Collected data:
= = = =
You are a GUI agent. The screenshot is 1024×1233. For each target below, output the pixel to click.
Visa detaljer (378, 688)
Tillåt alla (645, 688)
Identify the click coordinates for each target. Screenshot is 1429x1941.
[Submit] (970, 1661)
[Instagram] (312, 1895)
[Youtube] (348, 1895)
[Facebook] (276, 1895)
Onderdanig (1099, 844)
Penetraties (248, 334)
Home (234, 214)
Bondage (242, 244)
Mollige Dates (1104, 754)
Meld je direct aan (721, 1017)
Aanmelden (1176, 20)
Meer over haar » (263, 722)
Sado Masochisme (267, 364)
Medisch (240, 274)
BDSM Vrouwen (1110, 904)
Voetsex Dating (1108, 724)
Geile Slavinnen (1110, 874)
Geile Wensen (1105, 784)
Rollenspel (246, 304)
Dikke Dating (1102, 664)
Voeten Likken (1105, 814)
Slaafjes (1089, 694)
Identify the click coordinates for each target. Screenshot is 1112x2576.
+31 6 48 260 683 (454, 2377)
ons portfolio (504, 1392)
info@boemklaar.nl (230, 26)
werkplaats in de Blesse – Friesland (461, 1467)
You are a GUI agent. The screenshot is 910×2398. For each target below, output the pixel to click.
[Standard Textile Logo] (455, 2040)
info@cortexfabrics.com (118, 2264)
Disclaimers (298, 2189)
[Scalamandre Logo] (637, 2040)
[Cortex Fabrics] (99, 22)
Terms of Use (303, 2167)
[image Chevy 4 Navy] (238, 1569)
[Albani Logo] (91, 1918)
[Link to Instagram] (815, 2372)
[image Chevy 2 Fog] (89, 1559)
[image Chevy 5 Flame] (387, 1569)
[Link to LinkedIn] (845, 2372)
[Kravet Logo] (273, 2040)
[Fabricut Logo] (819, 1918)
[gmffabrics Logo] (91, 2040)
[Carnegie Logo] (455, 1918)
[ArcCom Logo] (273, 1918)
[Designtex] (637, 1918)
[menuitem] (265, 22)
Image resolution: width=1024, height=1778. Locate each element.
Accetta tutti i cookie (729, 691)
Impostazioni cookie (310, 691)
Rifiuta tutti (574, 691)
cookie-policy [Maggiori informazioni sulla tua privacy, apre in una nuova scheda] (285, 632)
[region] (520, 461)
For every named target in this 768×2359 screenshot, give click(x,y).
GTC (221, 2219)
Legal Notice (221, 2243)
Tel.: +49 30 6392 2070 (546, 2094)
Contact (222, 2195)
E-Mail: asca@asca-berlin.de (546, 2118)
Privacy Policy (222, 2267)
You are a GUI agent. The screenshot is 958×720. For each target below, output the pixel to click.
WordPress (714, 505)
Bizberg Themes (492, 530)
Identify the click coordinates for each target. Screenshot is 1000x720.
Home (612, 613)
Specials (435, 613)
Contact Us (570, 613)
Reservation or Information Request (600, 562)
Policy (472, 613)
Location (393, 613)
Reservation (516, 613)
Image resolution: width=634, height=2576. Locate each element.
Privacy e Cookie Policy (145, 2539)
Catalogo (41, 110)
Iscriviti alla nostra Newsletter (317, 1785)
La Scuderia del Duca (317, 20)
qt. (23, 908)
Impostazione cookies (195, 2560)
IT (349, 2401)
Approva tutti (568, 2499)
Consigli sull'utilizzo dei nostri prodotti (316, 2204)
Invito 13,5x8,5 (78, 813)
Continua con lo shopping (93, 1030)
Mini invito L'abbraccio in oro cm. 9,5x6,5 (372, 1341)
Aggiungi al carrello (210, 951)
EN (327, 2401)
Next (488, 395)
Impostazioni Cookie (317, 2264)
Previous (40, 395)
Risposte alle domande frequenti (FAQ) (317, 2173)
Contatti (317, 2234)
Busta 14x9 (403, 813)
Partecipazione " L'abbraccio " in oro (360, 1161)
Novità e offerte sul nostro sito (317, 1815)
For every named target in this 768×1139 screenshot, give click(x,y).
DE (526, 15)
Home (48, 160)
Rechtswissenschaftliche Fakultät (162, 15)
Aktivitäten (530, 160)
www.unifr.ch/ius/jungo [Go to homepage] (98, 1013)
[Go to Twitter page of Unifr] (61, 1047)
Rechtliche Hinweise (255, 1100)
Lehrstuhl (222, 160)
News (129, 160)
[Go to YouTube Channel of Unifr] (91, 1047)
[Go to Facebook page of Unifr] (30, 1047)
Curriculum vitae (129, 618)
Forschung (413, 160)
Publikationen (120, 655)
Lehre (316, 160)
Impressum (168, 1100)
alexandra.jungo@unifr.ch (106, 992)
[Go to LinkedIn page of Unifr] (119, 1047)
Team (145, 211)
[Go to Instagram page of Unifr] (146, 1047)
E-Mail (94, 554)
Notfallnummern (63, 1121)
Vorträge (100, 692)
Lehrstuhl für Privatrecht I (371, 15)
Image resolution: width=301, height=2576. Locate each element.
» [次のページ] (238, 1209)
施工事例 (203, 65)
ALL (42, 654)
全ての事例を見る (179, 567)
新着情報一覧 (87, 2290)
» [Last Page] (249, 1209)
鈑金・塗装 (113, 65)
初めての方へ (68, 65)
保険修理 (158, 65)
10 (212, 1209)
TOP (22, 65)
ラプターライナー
= = = =
What you should do: All of the entries are to be transcribed exactly.

Exercise answer:
You are a GUI agent. The screenshot is 1024×1233. For each target below, output the pixel to click.
Visa detaljer (378, 688)
Tillåt alla (645, 688)
Identify the click coordinates for each target. Screenshot is 1429x1941.
[Submit] (970, 1661)
[Instagram] (312, 1895)
[Youtube] (348, 1895)
[Facebook] (276, 1895)
Onderdanig (1099, 844)
Penetraties (248, 334)
Home (234, 214)
Bondage (242, 244)
Mollige Dates (1104, 754)
Meld je direct aan (721, 1017)
Aanmelden (1176, 20)
Meer over haar » (263, 722)
Sado Masochisme (267, 364)
Medisch (240, 274)
BDSM Vrouwen (1110, 904)
Voetsex Dating (1108, 724)
Geile Slavinnen (1110, 874)
Geile Wensen (1105, 784)
Rollenspel (246, 304)
Dikke Dating (1102, 664)
Voeten Likken (1105, 814)
Slaafjes (1089, 694)
Identify the click coordinates for each target. Screenshot is 1112x2576.
+31 6 48 260 683 (454, 2377)
ons portfolio (504, 1392)
info@boemklaar.nl (230, 26)
werkplaats in de Blesse – Friesland (461, 1467)
You are a GUI agent. The screenshot is 910×2398. For each target below, output the pixel to click.
[Standard Textile Logo] (455, 2040)
info@cortexfabrics.com (118, 2264)
Disclaimers (298, 2189)
[Scalamandre Logo] (637, 2040)
[Cortex Fabrics] (99, 22)
Terms of Use (303, 2167)
[image Chevy 4 Navy] (238, 1569)
[Albani Logo] (91, 1918)
[Link to Instagram] (815, 2372)
[image Chevy 2 Fog] (89, 1559)
[image Chevy 5 Flame] (387, 1569)
[Link to LinkedIn] (845, 2372)
[Kravet Logo] (273, 2040)
[Fabricut Logo] (819, 1918)
[gmffabrics Logo] (91, 2040)
[Carnegie Logo] (455, 1918)
[ArcCom Logo] (273, 1918)
[Designtex] (637, 1918)
[menuitem] (265, 22)
Image resolution: width=1024, height=1778. Locate each element.
Accetta tutti i cookie (729, 691)
Impostazioni cookie (310, 691)
Rifiuta tutti (574, 691)
cookie-policy [Maggiori informazioni sulla tua privacy, apre in una nuova scheda] (285, 632)
[region] (520, 461)
For every named target in this 768×2359 screenshot, give click(x,y).
GTC (221, 2219)
Legal Notice (221, 2243)
Tel.: +49 30 6392 2070 (546, 2094)
Contact (222, 2195)
E-Mail: asca@asca-berlin.de (546, 2118)
Privacy Policy (222, 2267)
You are a GUI agent. The screenshot is 958×720. For each target below, output the pixel to click.
WordPress (714, 505)
Bizberg Themes (492, 530)
Identify the click coordinates for each target. Screenshot is 1000x720.
Home (612, 613)
Specials (435, 613)
Contact Us (570, 613)
Reservation or Information Request (600, 562)
Policy (472, 613)
Location (393, 613)
Reservation (516, 613)
Image resolution: width=634, height=2576. Locate each element.
Privacy e Cookie Policy (145, 2539)
Catalogo (41, 110)
Iscriviti alla nostra Newsletter (317, 1785)
La Scuderia del Duca (317, 20)
qt. (23, 908)
Impostazione cookies (195, 2560)
IT (349, 2401)
Approva tutti (568, 2499)
Consigli sull'utilizzo dei nostri prodotti (316, 2204)
Invito 13,5x8,5 (78, 813)
Continua con lo shopping (93, 1030)
Mini invito L'abbraccio in oro cm. 9,5x6,5 (372, 1341)
Aggiungi al carrello (210, 951)
EN (327, 2401)
Next (488, 395)
Impostazioni Cookie (317, 2264)
Previous (40, 395)
Risposte alle domande frequenti (FAQ) (317, 2173)
Contatti (317, 2234)
Busta 14x9 (403, 813)
Partecipazione " L'abbraccio " in oro (360, 1161)
Novità e offerte sul nostro sito (317, 1815)
For every named target in this 768×1139 screenshot, give click(x,y).
DE (526, 15)
Home (48, 160)
Rechtswissenschaftliche Fakultät (162, 15)
Aktivitäten (530, 160)
www.unifr.ch/ius/jungo [Go to homepage] (98, 1013)
[Go to Twitter page of Unifr] (61, 1047)
Rechtliche Hinweise (255, 1100)
Lehrstuhl (222, 160)
News (129, 160)
[Go to YouTube Channel of Unifr] (91, 1047)
[Go to Facebook page of Unifr] (30, 1047)
Curriculum vitae (129, 618)
Forschung (413, 160)
Publikationen (120, 655)
Lehre (316, 160)
Impressum (168, 1100)
alexandra.jungo@unifr.ch (106, 992)
[Go to LinkedIn page of Unifr] (119, 1047)
Team (145, 211)
[Go to Instagram page of Unifr] (146, 1047)
E-Mail (94, 554)
Notfallnummern (63, 1121)
Vorträge (100, 692)
Lehrstuhl für Privatrecht I (371, 15)
Image resolution: width=301, height=2576. Locate each element.
» [次のページ] (238, 1209)
施工事例 (203, 65)
ALL (42, 654)
全ての事例を見る (179, 567)
新着情報一覧 (87, 2290)
» [Last Page] (249, 1209)
鈑金・塗装 (113, 65)
初めての方へ (68, 65)
保険修理 (158, 65)
10 (212, 1209)
TOP (22, 65)
ラプターライナー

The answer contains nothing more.